ただ、家ではなぜかお湯に入って温まろうという気にならない。理由を考えてみても、習慣だからという答えしか浮かばないが、おそらく家の風呂場は身体を洗うためだけの場所という意識が強いのだろう。面倒臭さが先立ち、さっさと済ませてしまいたくなるのだ。風呂なんか沸かしていたらそれだけで時間がかかるし、入るのも体力を使うから億劫になる。

体質的な問題もあるかもしれない。脂性といっていいくらい、身体から出てくる油分が多いことが悩みの一つだ。朝起きると、必ずと言っていいほど髪がベタついている。頭を洗わないと外に出るのが憚られるくらいには、ベッタベタだ。
第二次性徴の半ばを過ぎたあたりから、朝シャンが生活の一部になった。朝の忙しい時間には、ゆっくり風呂に入る時間がない。いつしか家の風呂場はシャワーを浴びるだけの場所になった。

夜は夜で、やりたいことがたくさんある。
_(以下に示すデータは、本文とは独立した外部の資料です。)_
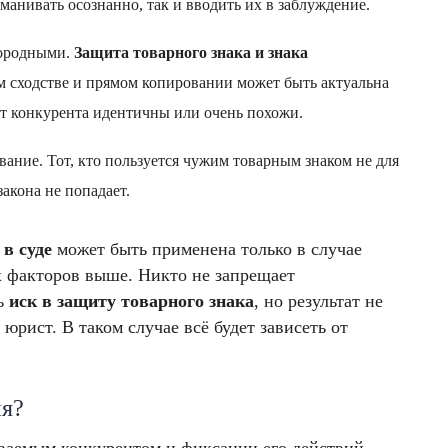
манивать осознанно, так и вводить их в заблуждение.
нородными.
Защита товарного знака и знака
м сходстве и прямом копировании может быть актуальна
от конкурента идентичны или очень похожи.
ание. Тот, кто пользуется чужим товарным знаком не для
акона не попадает.
 в суде
может быть применена только в случае
х факторов выше. Никто не запрещает
ть
иск в защиту товарного знака
, но результат не
юрист. В таком случае всё будет зависеть от
ия?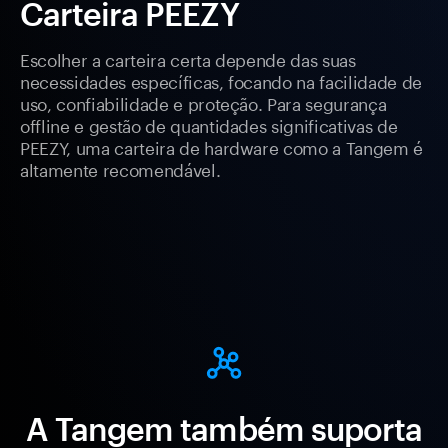
Carteira PEEZY
Escolher a carteira certa depende das suas
necessidades específicas, focando na facilidade de
uso, confiabilidade e proteção. Para segurança
offline e gestão de quantidades significativas de
PEEZY, uma carteira de hardware como a Tangem é
altamente recomendável.
A Tangem também suporta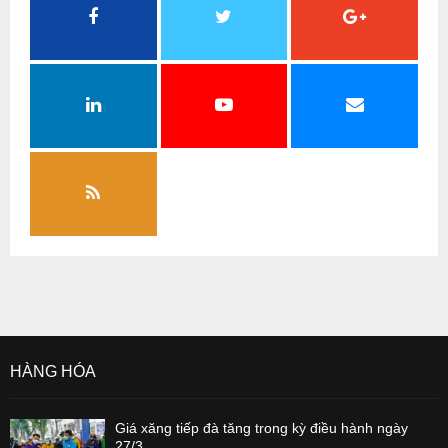
HÀNG HÓA
Giá xăng tiếp đà tăng trong kỳ điều hành ngày
27/3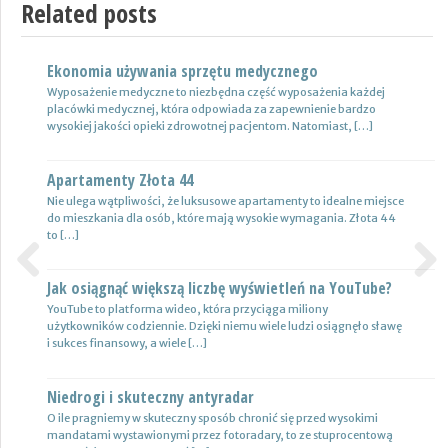
Related posts
Ekonomia używania sprzętu medycznego
Nowoczesne lampy
Wyposażenie medyczne to niezbędna część wyposażenia każdej
Nie ulega wątpliwości, że do pojazdów powinno być dobrane
placówki medycznej, która odpowiada za zapewnienie bardzo
oświetlenie wysokiej jakości, które zapewni wysoki poziom
wysokiej jakości opieki zdrowotnej pacjentom. Natomiast, […]
bezpieczeństwa oraz podniesie komfort […]
Apartamenty Złota 44
Wynajem samochodów i naczep – usługi
Nie ulega wątpliwości, że luksusowe apartamenty to idealne miejsce
Z całą pewnością firmy transportowe spedycyjne czy także
do mieszkania dla osób, które mają wysokie wymagania. Złota 44
logistyczne potrzebują przede wszystkim nowoczesnej floty aut,
to […]
które są gotowe do pracy. […]
Jak osiągnąć większą liczbę wyświetleń na YouTube?
Certyfikat uprawnień w branży budowlanej
Previous
Next
YouTube to platforma wideo, która przyciąga miliony
Uprawnienia w biznesie budowlanej dotyczą różnych specjalności.
użytkowników codziennie. Dzięki niemu wiele ludzi osiągnęło sławę
Jest to specjalność architektoniczna, niemniej jednak również
i sukces finansowy, a wiele […]
konstrukcyjno-budowlana, inżynieryjna oraz instalacyjna. Warto
mieć […]
Niedrogi i skuteczny antyradar
Drewutnia z palet na działkę
O ile pragniemy w skuteczny sposób chronić się przed wysokimi
mandatami wystawionymi przez fotoradary, to ze stuprocentową
Wiele osób zastanawia się, jaki rodzaj drewutni ogrodowej sprawdzi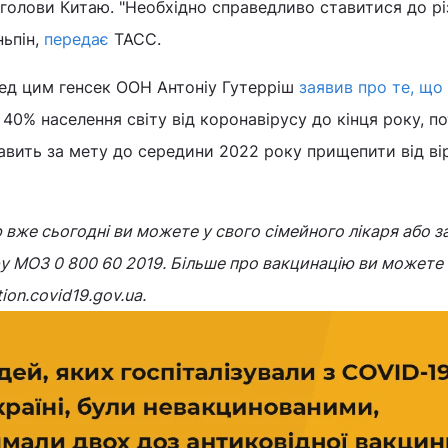
 голови Китаю. "Необхідно справедливо ставитися до рі
ньпін,
передає
ТАСС.
ред цим генсек ООН Антоніу Гутерріш
заявив про те, що
 40% населення світу від коронавірусу до кінця року, п
авить за мету до середини 2022 року прищепити від в
 вже сьогодні ви можете у свого сімейного лікаря або з
у МОЗ 0 800 60 2019. Більше про вакцинацію ви можете
ion.covid19.gov.ua.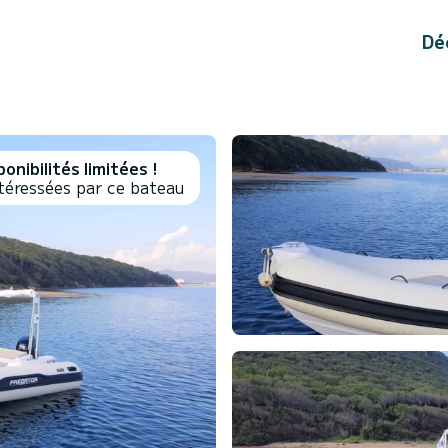
Dé
onibilités limitées !
téressées par ce bateau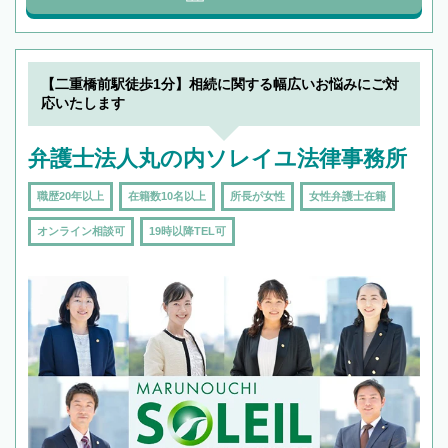
【二重橋前駅徒歩1分】相続に関する幅広いお悩みにご対
応いたします
弁護士法人丸の内ソレイユ法律事務所
職歴20年以上
在籍数10名以上
所長が女性
女性弁護士在籍
オンライン相談可
19時以降TEL可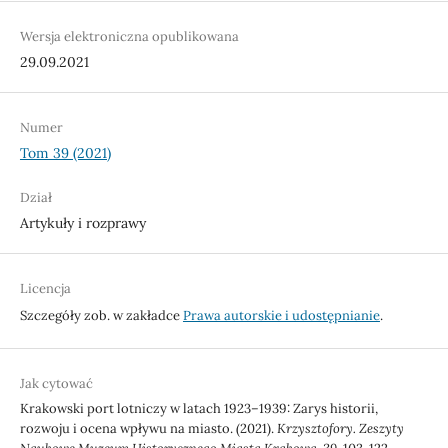
Wersja elektroniczna opublikowana
29.09.2021
Numer
Tom 39 (2021)
Dział
Artykuły i rozprawy
Licencja
Szczegóły zob. w zakładce
Prawa autorskie i udostępnianie
.
Jak cytować
Krakowski port lotniczy w latach 1923–1939: Zarys historii,
rozwoju i ocena wpływu na miasto. (2021).
Krzysztofory. Zeszyty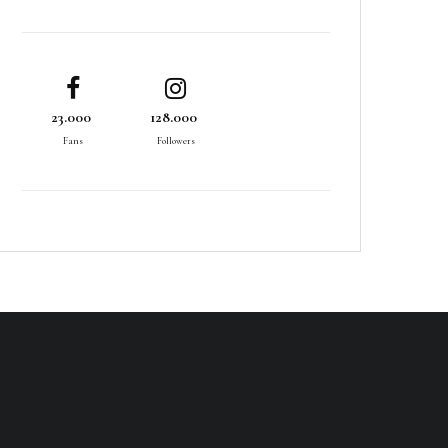
23.000
128.000
Fans
Followers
風呂に割く余裕なんかほとんど残っていない。朝入ったしいいか、とそのまま眠ってしまうことも珍しくない。それが悪循環になって油脂を目立たせている可能性も否定できないが、寝る直前に身体を洗ったとしても寝起きは悲惨なことになっているから、体質的な部分が大きいと思う。
先日、久しぶりに湯船に浸かったが、やはり家での風呂はコスパが悪いと思った。

お湯に浸かることで血行の促進になるなど、まぁ健康上のメリットがあることは知っている。それが習慣になっている人には、寿命では敵わないかもしれない。
ただ、自分にとって習慣ではないもののために時間と体力を割くのは、なかなかストレス度合いの高い行為だという気もする。家の風呂なんて別に楽しいわけでもないし、どちらかと言えば虚しくなることのほうが多い。自分と向き合って思考を整理するためにはうってつけの空間だから、考えようによっては悪くないのだが、似たようなことは自室に一人でいるときにもできるし、何より突発的な閃きをメモに残せないのが致命的だ。何度、風呂場で妙案を逃したことか、もう覚えていない。

 

外に出ない生活が長く続いていると、朝シャンの必要性も薄れてきて、最近では夜に入ることも増えてきた。しかし、風呂に入る頻度は変わらないし、シャワーの回数すら減少傾向にあるから、だんだん清潔感がなくなりつつあって危機感を覚える。少しは外出しないと身だしなみの意識が消失してしまって、社会生活が危うくなりかねない。
一説によると、常在菌のためには毎日洗うことは推奨されないらしいが……日本人としては、そのあたりの感覚は微妙なところだ。